Ein paar Meter entfernt sitzen Peer und Lukas im Rasen und klimpern auf ihren Gitarren herum. Peer ist erst vor zwei Tagen aus Australien wiedergekommen. Der 16-jährige Schüler hat wegen seines Auslandsjahres bis Ende August frei. „Es ist hier fast wärmer als in Australien – zumindest fühlt es sich so an.“ Neben den beiden bringt eine Frau mit Kopftuch ihren Töchtern Inlinerfahren bei. Eine chinesische Gruppe sitzt bei 20 Grad bereits unter einem Sonnenschirm.

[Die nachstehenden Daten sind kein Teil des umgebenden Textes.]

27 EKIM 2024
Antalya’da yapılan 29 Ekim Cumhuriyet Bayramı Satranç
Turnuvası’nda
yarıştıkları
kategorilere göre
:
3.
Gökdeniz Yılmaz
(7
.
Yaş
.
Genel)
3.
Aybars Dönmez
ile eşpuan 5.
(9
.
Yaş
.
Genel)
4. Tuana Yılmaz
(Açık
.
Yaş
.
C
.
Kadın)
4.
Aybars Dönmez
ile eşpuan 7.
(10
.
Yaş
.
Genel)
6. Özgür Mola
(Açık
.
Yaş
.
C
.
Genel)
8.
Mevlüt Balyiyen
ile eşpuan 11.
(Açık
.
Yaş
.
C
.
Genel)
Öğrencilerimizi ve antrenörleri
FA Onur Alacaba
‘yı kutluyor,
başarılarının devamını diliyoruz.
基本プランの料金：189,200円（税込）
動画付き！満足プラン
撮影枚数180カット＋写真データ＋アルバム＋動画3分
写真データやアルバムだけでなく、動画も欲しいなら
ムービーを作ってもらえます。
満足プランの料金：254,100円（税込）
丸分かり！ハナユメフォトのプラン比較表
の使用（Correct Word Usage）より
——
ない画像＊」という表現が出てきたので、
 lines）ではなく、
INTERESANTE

Die Atmosphäre ist friedlich. Familien mischen sich mit Erasmusstudenten und Rentnern, die Drachen steigen lassen. Nur am Bahnhof Tempelhof zeigt sich, dass der Frühling nicht alles neu macht: die Konflikte der Stadt blitzen kurz auf, als die Polizei die Personalien einer Gruppe von Frauen aufnimmt, die mit langen Röcken und Kopftüchern in einer Ecke gedrängt sitzen. Auf dem Feld aber genießen die Menschen, die Frühlingswärme. Am Himmel steht keine einzige Wolke.

Tiergarten

Die Natur vertraut auf die Wiederkehr, die aber auch stets ein neues erstes Mal hervorbringt. Die Knospen an den Bäumen sind noch frisch, da sehen selbst die Trauerweiden glücklich aus. Die blauen Blütenteppiche der Szilla duften schon verführerisch. Buschwindröschen und Scharbockskraut sind da. Die Kaninchen, die hier zur Plage geworden sind, freuen sich bereits. Auf dem See sind die ersten Boote unterwegs. Der Trend der Saison, so scheint es: die Dame rudert.

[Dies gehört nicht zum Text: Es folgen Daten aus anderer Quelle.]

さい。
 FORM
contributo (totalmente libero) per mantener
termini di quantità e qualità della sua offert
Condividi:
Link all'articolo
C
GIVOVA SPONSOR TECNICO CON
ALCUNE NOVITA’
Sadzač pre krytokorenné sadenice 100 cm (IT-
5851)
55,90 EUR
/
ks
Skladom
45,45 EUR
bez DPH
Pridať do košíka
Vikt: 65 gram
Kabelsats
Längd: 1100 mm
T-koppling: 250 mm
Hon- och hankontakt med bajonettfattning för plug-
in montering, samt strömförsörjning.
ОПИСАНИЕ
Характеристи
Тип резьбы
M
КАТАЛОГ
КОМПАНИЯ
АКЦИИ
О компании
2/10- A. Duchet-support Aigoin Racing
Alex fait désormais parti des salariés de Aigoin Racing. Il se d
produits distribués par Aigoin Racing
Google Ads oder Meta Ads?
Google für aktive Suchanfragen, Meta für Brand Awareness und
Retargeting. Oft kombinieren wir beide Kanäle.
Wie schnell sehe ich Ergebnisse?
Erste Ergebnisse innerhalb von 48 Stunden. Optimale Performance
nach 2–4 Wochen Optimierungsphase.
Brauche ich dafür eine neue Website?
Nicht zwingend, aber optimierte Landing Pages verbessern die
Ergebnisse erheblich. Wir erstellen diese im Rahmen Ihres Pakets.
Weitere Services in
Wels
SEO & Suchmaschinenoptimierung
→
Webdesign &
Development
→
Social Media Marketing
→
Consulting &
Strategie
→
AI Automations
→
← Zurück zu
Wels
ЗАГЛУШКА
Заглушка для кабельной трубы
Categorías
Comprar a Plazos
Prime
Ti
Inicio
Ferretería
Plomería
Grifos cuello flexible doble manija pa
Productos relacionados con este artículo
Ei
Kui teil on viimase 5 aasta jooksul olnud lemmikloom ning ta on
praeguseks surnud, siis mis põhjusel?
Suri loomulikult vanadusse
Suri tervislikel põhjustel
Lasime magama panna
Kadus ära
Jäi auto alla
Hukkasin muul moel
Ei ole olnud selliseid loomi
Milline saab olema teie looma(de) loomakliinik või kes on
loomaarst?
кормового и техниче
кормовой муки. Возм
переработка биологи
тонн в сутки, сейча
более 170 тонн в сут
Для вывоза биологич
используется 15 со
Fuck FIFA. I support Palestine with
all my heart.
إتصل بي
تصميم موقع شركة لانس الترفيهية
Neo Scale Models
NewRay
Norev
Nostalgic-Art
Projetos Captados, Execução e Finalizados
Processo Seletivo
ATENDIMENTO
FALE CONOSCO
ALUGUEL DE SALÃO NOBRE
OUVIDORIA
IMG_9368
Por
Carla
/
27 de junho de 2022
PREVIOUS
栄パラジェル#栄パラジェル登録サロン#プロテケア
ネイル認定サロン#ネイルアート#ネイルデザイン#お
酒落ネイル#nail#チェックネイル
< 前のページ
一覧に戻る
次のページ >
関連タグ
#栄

Die Nachtigallen sind auch schon da, überall in Berlin, wo es Wasser gibt, und natürlich auch hier im Tiergarten. Ab Mai werden nächtliche Nachtigallen-Führungen angeboten. Berlin hat mehr Nachtigallen als ganz Bayern, und ihr Gesang ist hier besonders kräftig, weil er sich gegen die Stadtgeräusche durchsetzen muss.

City West

Hinter dem Zoo, an der Tiergartenschleuse, hat sich eine kleine Zeltstadt unter der ICE-Trasse etabliert. In der Frühlingssonne wirkt sie wie ein lässiger Campingplatz, doch es sind obdachlose Polen, die froh sind, dass sie unbehelligt von Polizei und Bahnern hier wohnen können. Noch werden sie geduldet, das Problem ist, dass es immer mehr werden. Ein Stofftier-Bär mit Sonnenbrille und Hertha-Kutte bittet um eine Spende. Nur ein paar Meter weiter beginnt die schicke City West. Die Cabrios haben die Verdecke heruntergeklappt, die Blondinen ihre Sonnenbrillen aufgesetzt. Höchste Zeit für den ersten Aperol Spritz. Auf dem Breitscheidplatz an der Gedächtniskirche stehen um zwölf Uhr mittags schon die Biere auf dem Tisch. Jahrmarktsstimmung: Bier, Broiler, Bratwurst. Schlagermusik brandet über den Platz. Der ehemals feine Berliner Westen verkauft hier seine Seele. Die Buden und Karussells sollen eigentlich verschwinden, doch offenbar gibt es immer wieder neue Gründe für weitere Genehmigungen.

In der Kantstraße vor der Paris Bar sitzt noch niemand. Wer aber sitzt vor dem Schwarzen Café? Helge Schneider. Tach, Helge! „Ja, bin grad in Berlin“, sagt er. „Weißte, wo ich jetzt gern wäre? In Mülheim an der Ruhr, beim Rudern. Ich fahr gleich mal an die Spree und guck, wie das Wasser da so ist.“ Seine Tochter zupft schon an der Jacke: „Komm, Papa!“

Wie Helge Schneider werden es wohl viele machen. An diesem Sonnabend soll es 22 Grad warm werden. Wannsee und Müggelsee sind allerdings mit 10 Grad noch sehr frisch zum Baden.